- 02 December 2015
Doctor: oh look thank you for coming back. Last time I spoke to you, and I’m glad you came along too, (wife: thank you) we talked about the, your long term health care and planning for that. So how have you gone with that? I noticed you’ve got some of the paper work there.
Patient: we have some of it filled in. There’s a few questions there, we sort of have to go through with you.
Patient: we both studied it together (doctor: yes). We spoke to all our children. Then we offered them the choice of whether they want to be our, one or two of them wanted to be our power of attorney.
Doctor: right, okay.
Patient: but they feel they’re to close to us for that.
Wife: they didn’t want to do it.
Patient: so we decided then that we would ask a family friend of 30 years to be our power of attorney.
Patient: the nurse in the family was the one that asked the most questions which is probably natural.
Doctor: yes, and so you said that you have a family, a friend that you have decided to appoint as your power of attorney.
Doctor: so how did you go about asking him?
Commentary (Bill): It’s nice the way she’s started this conversation off. She’s very relaxed and she’s clearly pleased to see them here. She’s not making it to be a morbid sort of topic. It’s a normal conversation and by being relaxed, she’s putting them at ease as well. Presumable this is the first time that his wife has been here for this discussion but you can see she’s quite comfortable about it, and you pick up immediately that they’ve been talking about it before hand don’t you?
Commentary (Karen): Well you do and yes again, I think his wife would feel quite comfortable in this as well because the doctor was very welcoming, and they have clearly gone away and talked about it and taken it all on board which reflects the good conversation that she had with him last time and how she had him so engaged in the process, so it’s all good.
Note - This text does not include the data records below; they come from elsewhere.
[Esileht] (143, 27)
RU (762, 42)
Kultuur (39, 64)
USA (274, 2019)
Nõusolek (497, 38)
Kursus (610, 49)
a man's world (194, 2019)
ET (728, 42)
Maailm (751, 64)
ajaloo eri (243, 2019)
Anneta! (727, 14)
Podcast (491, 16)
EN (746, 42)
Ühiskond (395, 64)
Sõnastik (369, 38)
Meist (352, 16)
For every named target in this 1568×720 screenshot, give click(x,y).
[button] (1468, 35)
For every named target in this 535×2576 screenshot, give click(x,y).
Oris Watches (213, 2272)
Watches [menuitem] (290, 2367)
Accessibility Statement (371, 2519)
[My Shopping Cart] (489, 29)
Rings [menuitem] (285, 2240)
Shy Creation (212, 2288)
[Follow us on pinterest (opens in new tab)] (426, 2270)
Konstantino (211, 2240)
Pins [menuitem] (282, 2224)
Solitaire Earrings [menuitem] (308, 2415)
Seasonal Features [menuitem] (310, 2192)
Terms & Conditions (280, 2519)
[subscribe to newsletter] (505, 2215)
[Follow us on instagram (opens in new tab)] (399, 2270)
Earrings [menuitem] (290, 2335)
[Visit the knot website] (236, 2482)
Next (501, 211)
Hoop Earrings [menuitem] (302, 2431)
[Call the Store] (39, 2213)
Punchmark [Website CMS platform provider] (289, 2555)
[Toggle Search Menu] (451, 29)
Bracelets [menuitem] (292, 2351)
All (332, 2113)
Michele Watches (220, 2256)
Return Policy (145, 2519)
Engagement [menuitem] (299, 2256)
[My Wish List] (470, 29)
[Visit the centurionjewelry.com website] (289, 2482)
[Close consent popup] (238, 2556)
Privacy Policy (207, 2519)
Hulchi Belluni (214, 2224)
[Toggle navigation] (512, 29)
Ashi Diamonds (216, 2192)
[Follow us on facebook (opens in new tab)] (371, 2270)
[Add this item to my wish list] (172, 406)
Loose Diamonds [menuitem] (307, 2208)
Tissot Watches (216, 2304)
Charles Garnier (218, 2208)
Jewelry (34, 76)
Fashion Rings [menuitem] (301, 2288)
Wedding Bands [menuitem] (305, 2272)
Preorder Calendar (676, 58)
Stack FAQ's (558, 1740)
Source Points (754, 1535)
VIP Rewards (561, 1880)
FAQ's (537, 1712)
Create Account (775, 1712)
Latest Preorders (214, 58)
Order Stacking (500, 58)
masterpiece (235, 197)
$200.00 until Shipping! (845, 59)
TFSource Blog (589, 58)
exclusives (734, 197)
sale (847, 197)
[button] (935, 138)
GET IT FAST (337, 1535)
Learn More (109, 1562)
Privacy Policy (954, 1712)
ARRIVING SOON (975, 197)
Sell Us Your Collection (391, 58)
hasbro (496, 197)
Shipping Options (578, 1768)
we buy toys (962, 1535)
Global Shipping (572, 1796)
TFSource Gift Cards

Commentary (Bill): and not only has he listened to the right person to appoint as the substitute decision maker but they have read the literature because they have decided to appoint a family friend rather than one of their kids.
Commentary (Karen): And it’s also good that the doctor checking on why they’ve selected what they done just to make sure that she doesn’t need to discuss it further.
Commentary (Bill): Yes.
Patient: Oh well we have known him that long he was more than willing to help us.
Doctor: Good. So how much detail have you gone into in the actual plan? There is quite a bit of reading here to do. So, what have we got so far?
Patient: We’ve filled out the power of attorney side of it. Ah, but we felt we needed a guidance whether we tick one, two or three.
Doctor: Yes. absolutely. Okay.
Patient: we needed to know that (pause) what we ticked here gives us the outcome we want.
Doctor: Yes I guess that’s the issue isn’t? (Patient & wife: well it is the issue) Knowing what the outcome is that you want.
Patient: that’s right
Doctor: Yes. So, I guess I can go through and explain to you what these procedures actually are in a medical sense and what circumstances perhaps they might be performed in and, and, and to you, I’d like to know from you what you feel an outcome is that is acceptable to you because of course that is going to vary from person to person.
Patient: person to person.
Doctor: in that first question there about cardiopulmonary resuscitation or CPR what it actually is and possibilities in outcomes. So, so once you understand what….
Commentary (Karen): we didn’t see it all but obviously she would have gone through in detail what it meant for him, what the likely outcomes would be and whether the treatments would actually help him achieve the outcomes he wanted..
Commentary (Bill): Yes.
Commentary (Karen): so he knew which boxes he might want to tick on the form and whether he wanted to tick any of those boxes.
Commentary (Bill): It’s good relating the treatments to the possible outcomes so he can understand that. Yeah.
Commentary (Karen): yeah and most of that is actually about the conversation rather than the actual document, and his wife was obviously there able to listen to it all as well which was fantastic.
Commentary (Bill): Yeah.
Commentary (Karen): It would have been really good to potentially have brought along the substitute decision maker as well so they could have heard this part of the conversation in detail as well because ultimately he’s the one that may well be in the situation needing to make the decisions.
Commentary (Bill): Yes. I agree. I think that’s the one thing missing from this. They have talked about appointing someone else as the substitute decision maker but they don’t actually have him there. They’ve got the wife. Let’s see if the GP addresses that in the subsequent discussion.
Doctor: okay. Well I’m glad we’ve gone through all that, and that seems to make a lot more sense to you now?
Patient: it does.
Doctor: yes. So I guess all that is left at the end now is we need to sign off on the statement of choices form and then we’ll go through a little summary to make sure we have everything in order. Is that alright?
Patient: That’s fine.
Doctor: I just need you to fill in just down there. So this is basically saying that the information completed above is a true record of your wishes, dated today. And you will need to sign it, and perhaps I could get you to witness it for us since your here.